In Few-Shot Learning (FSL), traditional metric-based approaches often rely on global metrics to compute similarity. However, in natural scenes, the spatial arrangement of key instances is often inconsistent across images. This spatial misalignment can result in mismatched semantic pixels, leading to inaccurate similarity measurements. To address this issue, we propose a novel method called the Layer-Wise Features Metric of Semantic-Pixel Matching (LWFM-SPM) to make finer comparisons. Our method enhances model performance through two key modules: (1) the Layer-Wise Embedding (LWE) Module, which refines the cross-correlation of image pairs to generate well-focused feature maps for each layer; (2)the Semantic-Pixel Matching (SPM) Module, which aligns critical pixels based on semantic embeddings using an assignment algorithm. We conducted extensive experiments to evaluate our method on four widely used few-shot classification benchmarks: miniImageNet, tieredImageNet, CUB-200-2011, and CIFAR-FS. The results indicate that LWFM-SPM achieves competitive performance across these benchmarks. Our code will be publicly available on https://github.com/Halo2Tang/Code-for-LWFM-SPM.

Paper Structure

This paper contains 17 sections, 15 equations, 4 figures, 9 tables, 1 algorithm.

Figures (4)

  • Figure 1: The key difference between our method and previous approaches lies in our layer-wise embedding computation and the way similarity is computed between query and support images. As shown in (a), Previous work typically uses CNNs or Transformers to generate single-layer image embeddings; however, a single-layer embedding may not effectively integrate complex semantic information. This feature is then used to compute a single-layer correlation map, which is applied to reweight the image features. In contrast, as shown in (b), our method integrates multi-layer outputs from the backbone to form multi-level correlation maps. We then compute layer-wise weights for the features at different levels, creating an image embedding that captures diverse semantic focuses across different levels while avoiding the complexity of CNNs and Transformers. In (c), prior methods typically calculate the similarity between corresponding pixels at the same locations in both images.
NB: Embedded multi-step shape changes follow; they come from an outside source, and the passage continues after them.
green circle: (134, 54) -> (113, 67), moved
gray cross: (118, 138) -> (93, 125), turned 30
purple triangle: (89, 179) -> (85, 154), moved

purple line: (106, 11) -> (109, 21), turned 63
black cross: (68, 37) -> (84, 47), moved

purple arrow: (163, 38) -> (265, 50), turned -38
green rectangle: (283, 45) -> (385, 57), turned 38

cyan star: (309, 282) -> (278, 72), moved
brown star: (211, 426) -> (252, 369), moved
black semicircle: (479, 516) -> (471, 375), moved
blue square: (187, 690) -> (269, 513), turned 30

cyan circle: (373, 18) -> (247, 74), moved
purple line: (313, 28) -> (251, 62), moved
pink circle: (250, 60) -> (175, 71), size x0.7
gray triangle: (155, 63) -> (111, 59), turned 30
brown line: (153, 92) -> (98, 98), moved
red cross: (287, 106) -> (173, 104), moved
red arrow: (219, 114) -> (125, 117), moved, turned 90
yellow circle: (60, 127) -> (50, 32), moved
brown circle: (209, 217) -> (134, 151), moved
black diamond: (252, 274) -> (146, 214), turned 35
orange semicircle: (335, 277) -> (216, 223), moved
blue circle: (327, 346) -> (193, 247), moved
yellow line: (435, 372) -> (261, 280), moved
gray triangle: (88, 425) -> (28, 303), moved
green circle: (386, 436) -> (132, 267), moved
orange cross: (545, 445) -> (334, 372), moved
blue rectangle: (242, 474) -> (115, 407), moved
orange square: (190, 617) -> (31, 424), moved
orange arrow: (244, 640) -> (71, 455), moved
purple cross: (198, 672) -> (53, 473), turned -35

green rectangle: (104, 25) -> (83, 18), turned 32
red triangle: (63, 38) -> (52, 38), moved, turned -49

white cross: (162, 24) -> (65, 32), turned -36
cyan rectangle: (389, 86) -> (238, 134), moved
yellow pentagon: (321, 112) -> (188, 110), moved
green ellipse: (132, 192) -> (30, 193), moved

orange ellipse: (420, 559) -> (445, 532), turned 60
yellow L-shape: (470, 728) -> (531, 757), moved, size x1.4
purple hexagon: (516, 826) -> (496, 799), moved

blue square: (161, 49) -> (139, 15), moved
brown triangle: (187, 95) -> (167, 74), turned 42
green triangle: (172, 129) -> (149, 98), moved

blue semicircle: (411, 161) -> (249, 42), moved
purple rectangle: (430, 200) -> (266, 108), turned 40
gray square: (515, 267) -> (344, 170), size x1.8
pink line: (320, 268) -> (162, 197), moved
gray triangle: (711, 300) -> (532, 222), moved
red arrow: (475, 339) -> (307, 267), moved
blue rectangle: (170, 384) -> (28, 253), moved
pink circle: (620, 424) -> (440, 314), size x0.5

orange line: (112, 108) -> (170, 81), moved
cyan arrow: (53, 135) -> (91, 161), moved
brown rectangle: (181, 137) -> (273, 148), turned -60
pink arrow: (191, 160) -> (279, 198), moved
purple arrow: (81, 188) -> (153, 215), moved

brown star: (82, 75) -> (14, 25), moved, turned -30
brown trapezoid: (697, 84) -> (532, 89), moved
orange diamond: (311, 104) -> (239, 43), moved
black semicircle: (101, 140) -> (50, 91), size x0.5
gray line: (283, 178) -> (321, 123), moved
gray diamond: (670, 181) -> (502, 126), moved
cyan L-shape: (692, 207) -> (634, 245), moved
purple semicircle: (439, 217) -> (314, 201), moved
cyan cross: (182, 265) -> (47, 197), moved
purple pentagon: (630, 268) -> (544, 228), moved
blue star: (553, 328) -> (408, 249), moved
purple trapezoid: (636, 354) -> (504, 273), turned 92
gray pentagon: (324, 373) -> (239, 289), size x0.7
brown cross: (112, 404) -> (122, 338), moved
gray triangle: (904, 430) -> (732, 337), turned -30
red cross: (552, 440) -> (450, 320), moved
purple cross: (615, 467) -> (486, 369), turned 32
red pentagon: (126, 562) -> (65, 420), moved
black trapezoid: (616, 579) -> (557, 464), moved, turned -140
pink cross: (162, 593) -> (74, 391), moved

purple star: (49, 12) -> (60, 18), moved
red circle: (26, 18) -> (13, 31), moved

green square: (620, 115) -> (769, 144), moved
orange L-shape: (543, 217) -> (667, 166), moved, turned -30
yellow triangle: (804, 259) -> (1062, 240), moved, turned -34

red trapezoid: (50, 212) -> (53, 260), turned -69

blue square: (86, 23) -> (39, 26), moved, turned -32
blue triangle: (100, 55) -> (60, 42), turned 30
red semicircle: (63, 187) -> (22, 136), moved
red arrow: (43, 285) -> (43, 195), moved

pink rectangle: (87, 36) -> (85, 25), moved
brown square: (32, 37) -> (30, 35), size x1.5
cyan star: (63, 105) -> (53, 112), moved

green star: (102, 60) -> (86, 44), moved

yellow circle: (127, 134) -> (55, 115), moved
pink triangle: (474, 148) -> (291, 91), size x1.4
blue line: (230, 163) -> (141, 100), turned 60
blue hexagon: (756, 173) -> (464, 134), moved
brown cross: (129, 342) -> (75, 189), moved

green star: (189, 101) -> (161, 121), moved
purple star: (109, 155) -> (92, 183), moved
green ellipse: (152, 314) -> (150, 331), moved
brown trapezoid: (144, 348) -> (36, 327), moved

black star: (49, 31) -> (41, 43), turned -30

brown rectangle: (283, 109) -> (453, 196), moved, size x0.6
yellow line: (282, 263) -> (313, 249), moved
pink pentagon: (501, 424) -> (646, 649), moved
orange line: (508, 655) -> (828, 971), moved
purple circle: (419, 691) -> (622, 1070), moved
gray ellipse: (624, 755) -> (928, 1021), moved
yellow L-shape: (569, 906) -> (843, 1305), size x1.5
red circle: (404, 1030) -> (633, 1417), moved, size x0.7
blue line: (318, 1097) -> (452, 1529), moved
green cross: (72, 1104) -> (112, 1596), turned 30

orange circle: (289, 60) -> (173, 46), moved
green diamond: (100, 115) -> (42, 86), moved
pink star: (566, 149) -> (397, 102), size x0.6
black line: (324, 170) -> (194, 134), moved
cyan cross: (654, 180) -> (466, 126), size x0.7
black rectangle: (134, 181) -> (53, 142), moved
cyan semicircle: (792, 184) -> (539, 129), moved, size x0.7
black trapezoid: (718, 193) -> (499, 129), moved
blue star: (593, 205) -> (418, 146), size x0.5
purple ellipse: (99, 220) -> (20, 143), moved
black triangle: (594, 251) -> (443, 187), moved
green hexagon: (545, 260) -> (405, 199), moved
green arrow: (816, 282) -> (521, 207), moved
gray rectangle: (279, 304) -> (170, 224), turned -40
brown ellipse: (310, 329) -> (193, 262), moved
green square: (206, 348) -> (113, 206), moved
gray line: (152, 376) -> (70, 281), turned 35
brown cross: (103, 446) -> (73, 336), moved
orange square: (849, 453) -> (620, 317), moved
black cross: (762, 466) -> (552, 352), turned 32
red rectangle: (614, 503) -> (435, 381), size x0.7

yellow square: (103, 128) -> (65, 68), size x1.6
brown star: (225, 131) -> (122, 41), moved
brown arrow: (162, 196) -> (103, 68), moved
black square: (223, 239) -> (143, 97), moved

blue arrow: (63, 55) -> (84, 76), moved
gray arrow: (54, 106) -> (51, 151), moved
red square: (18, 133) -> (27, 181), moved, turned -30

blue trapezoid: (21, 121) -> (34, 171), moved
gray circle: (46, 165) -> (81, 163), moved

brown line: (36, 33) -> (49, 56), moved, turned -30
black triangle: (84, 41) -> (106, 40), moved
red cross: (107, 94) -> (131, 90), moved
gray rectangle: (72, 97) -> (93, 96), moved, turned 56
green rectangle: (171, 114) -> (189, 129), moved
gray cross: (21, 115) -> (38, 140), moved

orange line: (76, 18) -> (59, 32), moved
However, this approach overlooks the possibility that semantically similar pixels may be located in different positions, making it difficult to assess the true similarity between the image pairs accurately. In contrast, (d) our method employs a matching algorithm that identifies the most similar pixel in the support image for each pixel in the query image, even if their positions do not align perfectly. This allows for a more accurate evaluation of the true similarity score.
  • Figure 2: Overview of proposed LWFM-SPM. The method consists of two stages, following a coarse-to-fine approach. First, Layer-wise Embedding (LWE) is used to generate multi-level correlation maps, producing well-focused semantic maps from the image pair. The Semantic-Pixel Matching (SPM) then provides fine-grained metrics for classification by reassigning semantic pixels between the feature maps of image pairs at each layer, using an assignment algorithm.
  • Figure 3: The overview of our proposed Hungarian matching algorithm consists of two stages: calculating the cost matrix to find the best matching pixels and rearranging the pixels. Given the input $E_s$ and $E_q$, we first compute a similarity matrix (i.e., cost matrix) between every pair of pixels. Using the Hungarian algorithm, we identify the combination that maximizes global similarity. Then, $E_q$ is rearranged according to the matching results, ensuring that similar pixels are aligned. This allows us to accurately compute the true similarity between the two images in subsequent steps.
  • Figure 4: The distribution of support and query set embeddings in the 5-way 1-shot task. "·" represents the support set and "X" represents the query set. With the integration of SPM, the query set gets closer to the support set, distinctions between different classes become more pronounced, and misclassifications are reduced.